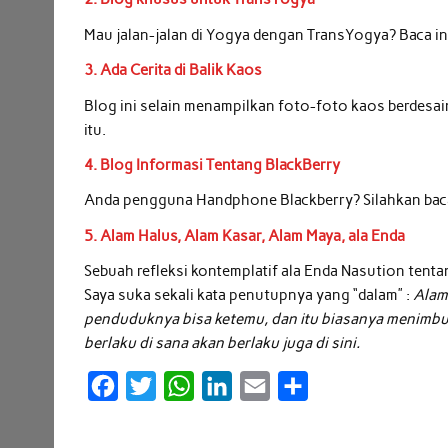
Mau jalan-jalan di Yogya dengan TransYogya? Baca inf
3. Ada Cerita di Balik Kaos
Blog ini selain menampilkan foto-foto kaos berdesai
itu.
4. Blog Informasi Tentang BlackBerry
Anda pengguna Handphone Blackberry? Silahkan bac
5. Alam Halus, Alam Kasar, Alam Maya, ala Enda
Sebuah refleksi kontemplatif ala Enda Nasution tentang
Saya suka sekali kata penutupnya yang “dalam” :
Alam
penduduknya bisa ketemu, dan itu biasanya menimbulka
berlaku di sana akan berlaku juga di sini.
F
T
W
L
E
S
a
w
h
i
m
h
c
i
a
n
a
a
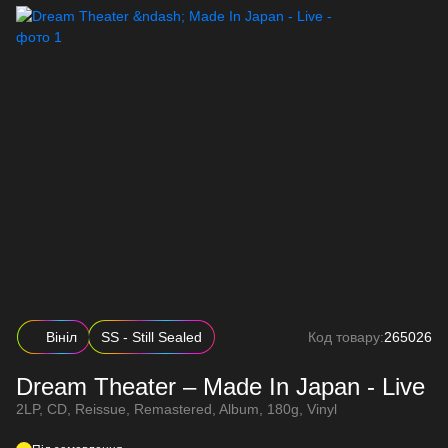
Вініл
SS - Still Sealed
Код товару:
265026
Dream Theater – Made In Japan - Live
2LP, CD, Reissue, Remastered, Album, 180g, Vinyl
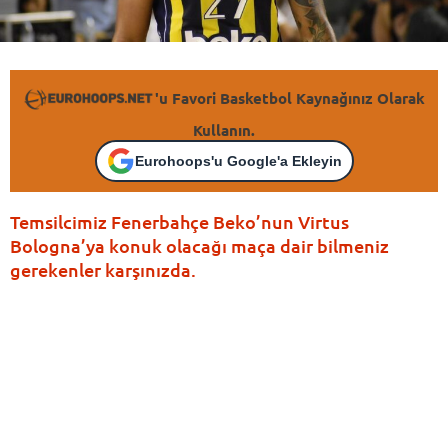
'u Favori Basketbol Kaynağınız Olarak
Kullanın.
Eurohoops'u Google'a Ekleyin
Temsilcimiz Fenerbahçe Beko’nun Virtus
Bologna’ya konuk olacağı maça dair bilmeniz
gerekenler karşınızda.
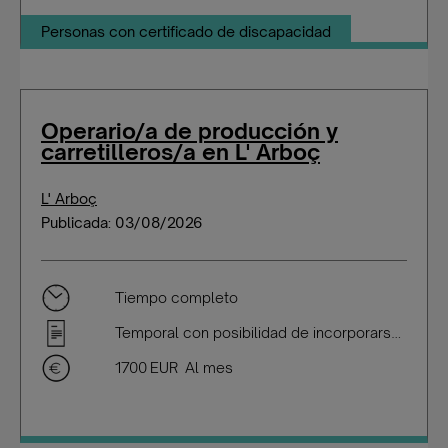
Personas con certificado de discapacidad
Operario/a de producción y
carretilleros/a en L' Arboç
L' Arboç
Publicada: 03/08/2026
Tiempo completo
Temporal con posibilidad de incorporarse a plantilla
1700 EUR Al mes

######

Pictures are to be dropped; the lines from the start of the entries above through the line with "2LP, CD, Reissue, Remastered, Album, 180g, Vinyl" are to be given again verbatim.

Mau jalan-jalan di Yogya dengan TransYogya? Baca inf
3. Ada Cerita di Balik Kaos
Blog ini selain menampilkan foto-foto kaos berdesai
itu.
4. Blog Informasi Tentang BlackBerry
Anda pengguna Handphone Blackberry? Silahkan bac
5. Alam Halus, Alam Kasar, Alam Maya, ala Enda
Sebuah refleksi kontemplatif ala Enda Nasution tentang
Saya suka sekali kata penutupnya yang “dalam” :
Alam
penduduknya bisa ketemu, dan itu biasanya menimbulka
berlaku di sana akan berlaku juga di sini.
F
T
W
L
E
S
a
w
h
i
m
h
c
i
a
n
a
a
Вініл
SS - Still Sealed
Код товару:
265026
Dream Theater – Made In Japan - Live
2LP, CD, Reissue, Remastered, Album, 180g, Vinyl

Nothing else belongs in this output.